Related to the diary Quarto de despejo, the Brazilian scenario fits into an entire historical social context, with the changes in the presidency, the military coup, the corruption and racism of a Brazil still with traces of colonization, where the terms employment and boss - mistress and slave - are structuring elements.

June 16

One day, a white man said to me: - If black people had come into the world after white people, then white people could have protested with reason. But neither the white nor the black knows their origin. The white is the one who says he is superior. But what superiority does the white man have? If the black man drinks pinga, the white man drinks it. The illness that affects the black man, affects the white man. If the white man feels hungry, the black man does too. Nature does not select anyone. (Jesus, 2020, p. 64)

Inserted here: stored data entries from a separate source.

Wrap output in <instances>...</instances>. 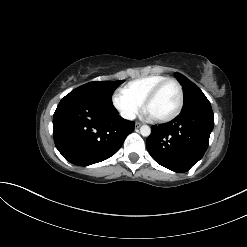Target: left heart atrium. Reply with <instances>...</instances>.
Returning <instances> with one entry per match:
<instances>
[{
	"instance_id": "1",
	"label": "left heart atrium",
	"mask_w": 247,
	"mask_h": 247,
	"mask_svg": "<svg viewBox=\"0 0 247 247\" xmlns=\"http://www.w3.org/2000/svg\"><path fill=\"white\" fill-rule=\"evenodd\" d=\"M143 114H144L145 118L148 119V120H153L154 119L153 115L147 109H145L143 111Z\"/></svg>"
}]
</instances>
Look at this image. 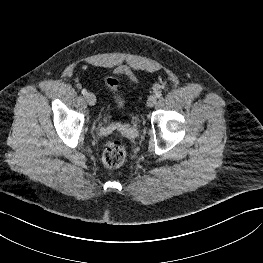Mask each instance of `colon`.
I'll list each match as a JSON object with an SVG mask.
<instances>
[{
	"label": "colon",
	"mask_w": 263,
	"mask_h": 263,
	"mask_svg": "<svg viewBox=\"0 0 263 263\" xmlns=\"http://www.w3.org/2000/svg\"><path fill=\"white\" fill-rule=\"evenodd\" d=\"M105 84L116 95L117 102L121 105L122 102L117 96L119 81L114 77H107ZM125 158L126 148L121 141H113L109 143L102 155V161L108 168H117L121 166L124 163Z\"/></svg>",
	"instance_id": "obj_1"
}]
</instances>
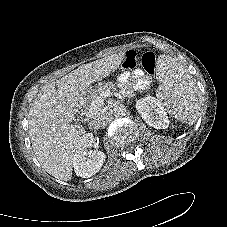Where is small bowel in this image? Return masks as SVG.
I'll return each mask as SVG.
<instances>
[{"mask_svg": "<svg viewBox=\"0 0 227 227\" xmlns=\"http://www.w3.org/2000/svg\"><path fill=\"white\" fill-rule=\"evenodd\" d=\"M119 82L127 90L145 89L151 84V79L137 69L132 74L123 73L119 77Z\"/></svg>", "mask_w": 227, "mask_h": 227, "instance_id": "small-bowel-1", "label": "small bowel"}]
</instances>
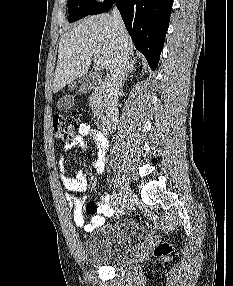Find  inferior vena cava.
Returning a JSON list of instances; mask_svg holds the SVG:
<instances>
[{
  "instance_id": "inferior-vena-cava-1",
  "label": "inferior vena cava",
  "mask_w": 233,
  "mask_h": 286,
  "mask_svg": "<svg viewBox=\"0 0 233 286\" xmlns=\"http://www.w3.org/2000/svg\"><path fill=\"white\" fill-rule=\"evenodd\" d=\"M112 14L114 29L119 31V37L117 38L119 46L110 72L105 79L104 98L107 105L108 127L115 129L119 117L117 96L125 78L129 55L123 43L122 30L124 29V23L117 7H114Z\"/></svg>"
}]
</instances>
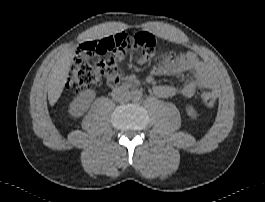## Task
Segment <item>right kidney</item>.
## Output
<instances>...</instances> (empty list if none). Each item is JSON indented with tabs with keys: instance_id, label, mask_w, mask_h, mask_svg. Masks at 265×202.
<instances>
[{
	"instance_id": "obj_1",
	"label": "right kidney",
	"mask_w": 265,
	"mask_h": 202,
	"mask_svg": "<svg viewBox=\"0 0 265 202\" xmlns=\"http://www.w3.org/2000/svg\"><path fill=\"white\" fill-rule=\"evenodd\" d=\"M96 93L92 90L81 92L70 104L69 113L74 117H81L94 100Z\"/></svg>"
}]
</instances>
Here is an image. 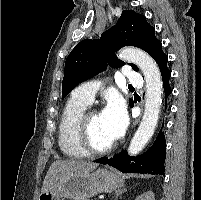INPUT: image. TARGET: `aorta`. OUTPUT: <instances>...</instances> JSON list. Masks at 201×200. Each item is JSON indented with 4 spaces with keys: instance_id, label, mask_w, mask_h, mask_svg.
Listing matches in <instances>:
<instances>
[{
    "instance_id": "obj_1",
    "label": "aorta",
    "mask_w": 201,
    "mask_h": 200,
    "mask_svg": "<svg viewBox=\"0 0 201 200\" xmlns=\"http://www.w3.org/2000/svg\"><path fill=\"white\" fill-rule=\"evenodd\" d=\"M120 56L124 61L136 64L143 72L146 82L144 115L128 148L129 155H136L144 148L155 131L162 103L163 85L156 62L146 52L128 47L120 51Z\"/></svg>"
}]
</instances>
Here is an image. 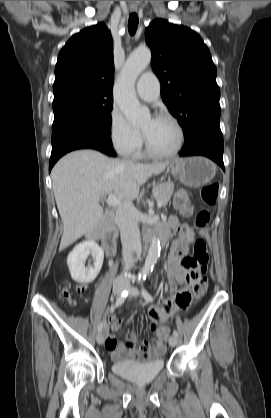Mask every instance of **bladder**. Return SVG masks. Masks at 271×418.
I'll use <instances>...</instances> for the list:
<instances>
[{
    "instance_id": "bladder-1",
    "label": "bladder",
    "mask_w": 271,
    "mask_h": 418,
    "mask_svg": "<svg viewBox=\"0 0 271 418\" xmlns=\"http://www.w3.org/2000/svg\"><path fill=\"white\" fill-rule=\"evenodd\" d=\"M164 368L165 361L162 354L144 361L118 360L112 365L116 375L136 384L152 382Z\"/></svg>"
}]
</instances>
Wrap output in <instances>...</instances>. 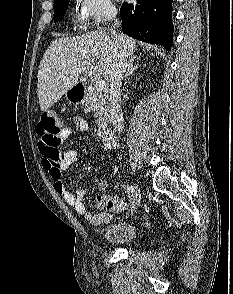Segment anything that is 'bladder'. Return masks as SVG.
Wrapping results in <instances>:
<instances>
[{"mask_svg":"<svg viewBox=\"0 0 233 294\" xmlns=\"http://www.w3.org/2000/svg\"><path fill=\"white\" fill-rule=\"evenodd\" d=\"M141 236L140 228L130 222L117 221L110 223L102 230L103 240L114 246H128Z\"/></svg>","mask_w":233,"mask_h":294,"instance_id":"31cf9c89","label":"bladder"}]
</instances>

This social gap that exists and is neither spoken nor seen. This is the result of poor income distribution and less access to health, safety and comfort among those most in need. The lack of equity is the word that defines the right for all. We can point out the issue of Carolina's effort in assuming the responsibility of telling a story that is not only hers, it is surprising, according to which he described the historical and political reality of his time. Unconformed, misunderstood by society, the work continues to be an object of study in the present time, while Brazil continues to be a problematic country.